* AIM OF THE TASK:
The entries below contain a line with "Lago di Komani, la" and a line with "Il percorso del fiume Shala è". Quote exactly those two lines and all lines between them.

::::::::

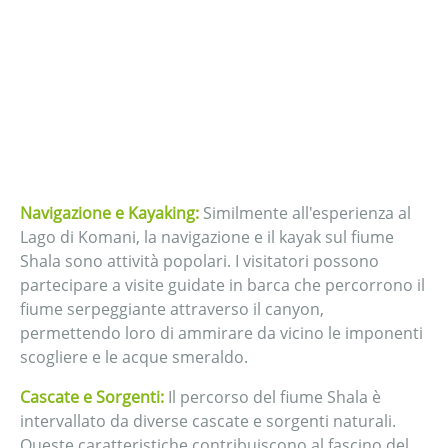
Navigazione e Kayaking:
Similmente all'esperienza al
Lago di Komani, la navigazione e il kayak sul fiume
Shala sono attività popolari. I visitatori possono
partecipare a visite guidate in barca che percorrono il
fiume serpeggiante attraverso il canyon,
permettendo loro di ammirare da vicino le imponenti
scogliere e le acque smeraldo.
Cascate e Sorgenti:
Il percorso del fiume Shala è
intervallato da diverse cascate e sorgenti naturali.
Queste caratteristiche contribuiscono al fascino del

::::::::

* REPLY:
Lago di Komani, la navigazione e il kayak sul fiume
Shala sono attività popolari. I visitatori possono
partecipare a visite guidate in barca che percorrono il
fiume serpeggiante attraverso il canyon,
permettendo loro di ammirare da vicino le imponenti
scogliere e le acque smeraldo.
Cascate e Sorgenti:
Il percorso del fiume Shala è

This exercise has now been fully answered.